_TASK OBJECTIVE_
Please set down the data again exactly, minus the pictures.

_EXERCISE INPUTS_
/---
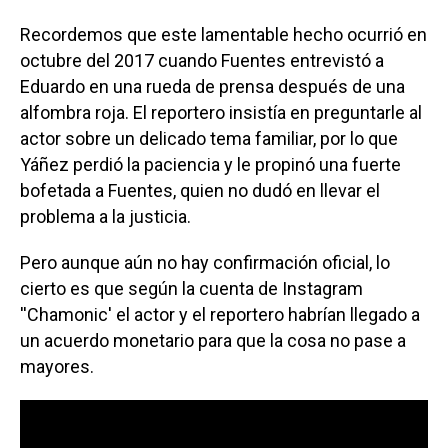
Recordemos que este lamentable hecho ocurrió en
octubre del 2017 cuando Fuentes entrevistó a
Eduardo en una rueda de prensa después de una
alfombra roja. El reportero insistía en preguntarle al
actor sobre un delicado tema familiar, por lo que
Yáñez perdió la paciencia y le propinó una fuerte
bofetada a Fuentes, quien no dudó en llevar el
problema a la justicia.
Pero aunque aún no hay confirmación oficial, lo
cierto es que según la cuenta de Instagram
''Chamonic' el actor y el reportero habrían llegado a
un acuerdo monetario para que la cosa no pase a
mayores.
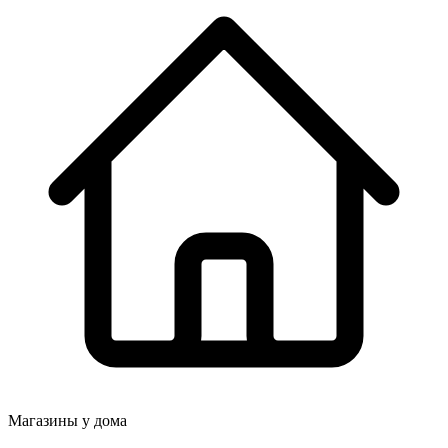
Магазины у дома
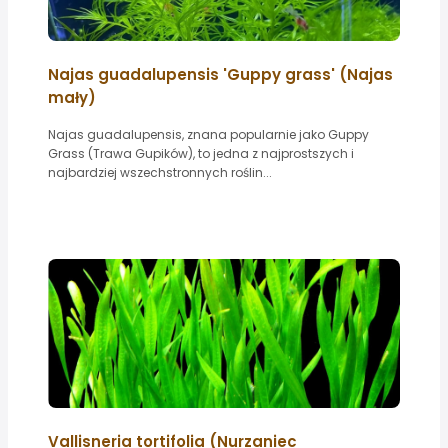
Najas guadalupensis 'Guppy grass' (Najas
mały)
Najas guadalupensis, znana popularnie jako Guppy
Grass (Trawa Gupików), to jedna z najprostszych i
najbardziej wszechstronnych roślin...
Vallisneria tortifolia (Nurzaniec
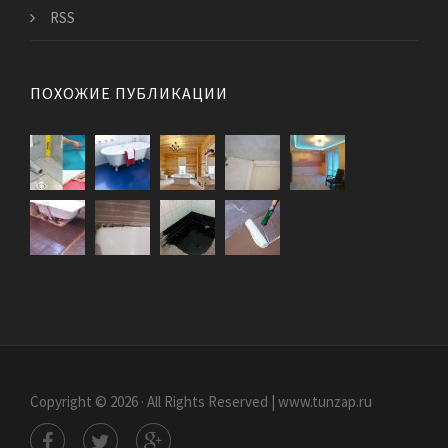
RSS
ПОХОЖИЕ ПУБЛИКАЦИИ
Copyright © 2026 · All Rights Reserved | www.tunzap.ru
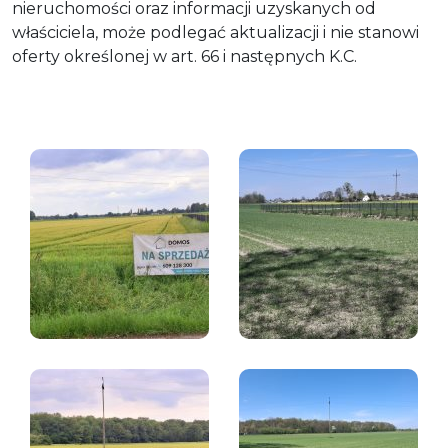
nieruchomości oraz informacji uzyskanych od
właściciela, może podlegać aktualizacji i nie stanowi
oferty określonej w art. 66 i następnych K.C.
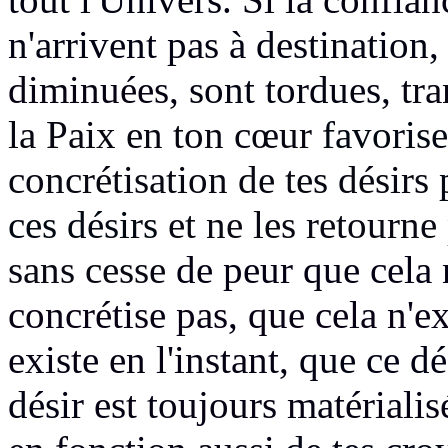
n'arrivent pas à destination,
diminuées,
sont tordues,
tra
la Paix en ton cœur
favoris
concrétisation de tes désirs
ces désirs
et ne les retourne
sans cesse
de peur que cela 
concrétise pas, que cela n'ex
existe en l'instant,
que ce dés
désir
est toujours matériali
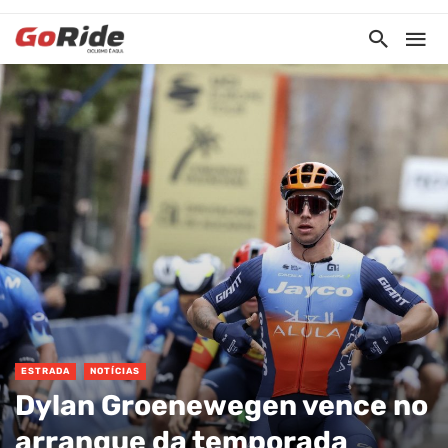
ESTRADA
NOTÍCIAS
Dylan Groenewegen vence no
arranque da temporada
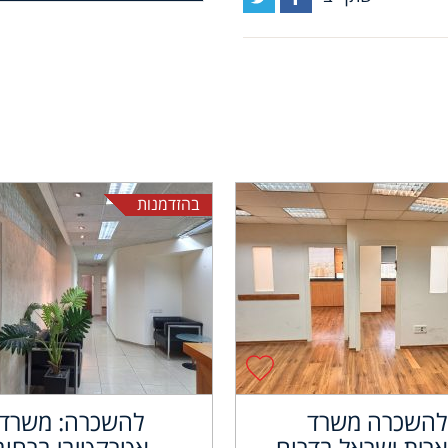
בהזדמנות
להשכרה משרד
להשכרה: משרד
רית ישראל בדרום
אטרקטיבי ברחוב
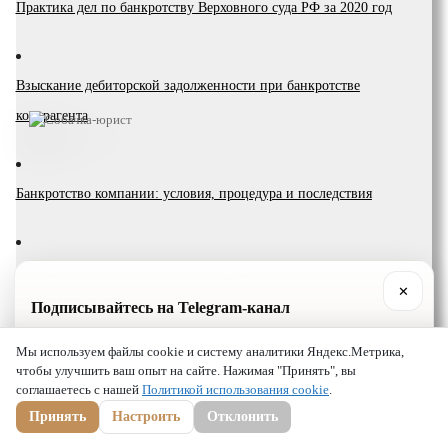
Практика дел по банкротству Верховного суда РФ за 2020 год
Взыскание дебиторской задолженности при банкротстве
контрагента
Банкротство компании: условия, процедура и последствия
Апелляционный арбитражный суд: услуги юристов и порядок
✕
рассмотрения дел
Подписывайтесь на Telegram-канал
Практика, разборы кейсов и полезные советы для
Мы используем файлы cookie и систему аналитики Яндекс.Метрика,
бизнеса от юристов «Шмелёва и Партнёры».
чтобы улучшить ваш опыт на сайте. Нажимая "Принять", вы
Защита деловой репутации в арбитражном суде: порядок действий,
соглашаетесь с нашей
Политикой использования cookie
.
✈
t.me/lawshmel
Подписаться в Telegram
оценка ущерба и помощь арбитражных юристов
+7 (800) 201-56-52
+7 (8452) 30-90-56
Принять
Настроить
Отклонить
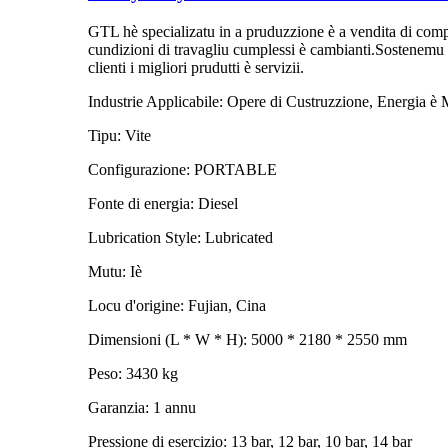
GTL hè specializatu in a pruduzzione è a vendita di compr
cundizioni di travagliu cumplessi è cambianti.Sostenemu i 
clienti i migliori prudutti è servizii.
Industrie Applicabile: Opere di Custruzzione, Energia è 
Tipu: Vite
Configurazione: PORTABLE
Fonte di energia: Diesel
Lubrication Style: Lubricated
Mutu: Iè
Locu d'origine: Fujian, Cina
Dimensioni (L * W * H): 5000 * 2180 * 2550 mm
Peso: 3430 kg
Garanzia: 1 annu
Pressione di esercizio: 13 bar, 12 bar, 10 bar, 14 bar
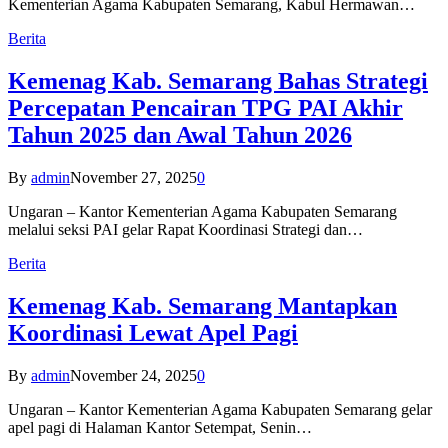
Kementerian Agama Kabupaten Semarang, Kabul Hermawan…
Berita
Kemenag Kab. Semarang Bahas Strategi
Percepatan Pencairan TPG PAI Akhir
Tahun 2025 dan Awal Tahun 2026
By
admin
November 27, 2025
0
Ungaran – Kantor Kementerian Agama Kabupaten Semarang
melalui seksi PAI gelar Rapat Koordinasi Strategi dan…
Berita
Kemenag Kab. Semarang Mantapkan
Koordinasi Lewat Apel Pagi
By
admin
November 24, 2025
0
Ungaran – Kantor Kementerian Agama Kabupaten Semarang gelar
apel pagi di Halaman Kantor Setempat, Senin…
\---
_FINISHED EXERCISE_
Recordemos que este lamentable hecho ocurrió en
octubre del 2017 cuando Fuentes entrevistó a
Eduardo en una rueda de prensa después de una
alfombra roja. El reportero insistía en preguntarle al
actor sobre un delicado tema familiar, por lo que
Yáñez perdió la paciencia y le propinó una fuerte
bofetada a Fuentes, quien no dudó en llevar el
problema a la justicia.
Pero aunque aún no hay confirmación oficial, lo
cierto es que según la cuenta de Instagram
''Chamonic' el actor y el reportero habrían llegado a
un acuerdo monetario para que la cosa no pase a
mayores.
Магазины у дома
Najas guadalupensis 'Guppy grass' (Najas
mały)
Najas guadalupensis, znana popularnie jako Guppy
Grass (Trawa Gupików), to jedna z najprostszych i
najbardziej wszechstronnych roślin...
Vallisneria tortifolia (Nurzaniec
RSS
ПОХОЖИЕ ПУБЛИКАЦИИ
Copyright © 2026 · All Rights Reserved | www.tunzap.ru
nieruchomości oraz informacji uzyskanych od
właściciela, może podlegać aktualizacji i nie stanowi
oferty określonej w art. 66 i następnych K.C.
n'arrivent pas à destination,
diminuées,
sont tordues,
tra
la Paix en ton cœur
favoris
concrétisation de tes désirs
ces désirs
et ne les retourne
sans cesse
de peur que cela 
concrétise pas, que cela n'ex
existe en l'instant,
que ce dés
désir
est toujours matériali
ESTRADA
NOTÍCIAS
Dylan Groenewegen vence no
arranque da temporada
בהזדמנות
להשכרה משרד
להשכרה: משרד
רית ישראל בדרום
אטרקטיבי ברחוב
Практика дел по банкротству Верховного суда РФ за 2020 год
Взыскание дебиторской задолженности при банкротстве
контрагента
Банкротство компании: условия, процедура и последствия
Апелляционный арбитражный суд: услуги юристов и порядок
✕
рассмотрения дел
Подписывайтесь на Telegram-канал
Практика, разборы кейсов и полезные советы для
Мы используем файлы cookie и систему аналитики Яндекс.Метрика,
бизнеса от юристов «Шмелёва и Партнёры».
чтобы улучшить ваш опыт на сайте. Нажимая "Принять", вы
Защита деловой репутации в арбитражном суде: порядок действий,
соглашаетесь с нашей
Политикой использования cookie
.
✈
t.me/lawshmel
Подписаться в Telegram
оценка ущерба и помощь арбитражных юристов
+7 (800) 201-56-52
+7 (8452) 30-90-56
Принять
Настроить
Отклонить
GTL hè specializatu in a pruduzzione è a vendita di compr
cundizioni di travagliu cumplessi è cambianti.Sostenemu i 
clienti i migliori prudutti è servizii.
Industrie Applicabile: Opere di Custruzzione, Energia è 
Tipu: Vite
Configurazione: PORTABLE
Fonte di energia: Diesel
Lubrication Style: Lubricated
Mutu: Iè
Locu d'origine: Fujian, Cina
Dimensioni (L * W * H): 5000 * 2180 * 2550 mm
Peso: 3430 kg
Garanzia: 1 annu
Pressione di esercizio: 13 bar, 12 bar, 10 bar, 14 bar
Kementerian Agama Kabupaten Semarang, Kabul Hermawan…
Berita
Kemenag Kab. Semarang Bahas Strategi
Percepatan Pencairan TPG PAI Akhir
Tahun 2025 dan Awal Tahun 2026
By
admin
November 27, 2025
0
Ungaran – Kantor Kementerian Agama Kabupaten Semarang
melalui seksi PAI gelar Rapat Koordinasi Strategi dan…
Berita
Kemenag Kab. Semarang Mantapkan
Koordinasi Lewat Apel Pagi
By
admin
November 24, 2025
0
Ungaran – Kantor Kementerian Agama Kabupaten Semarang gelar
apel pagi di Halaman Kantor Setempat, Senin…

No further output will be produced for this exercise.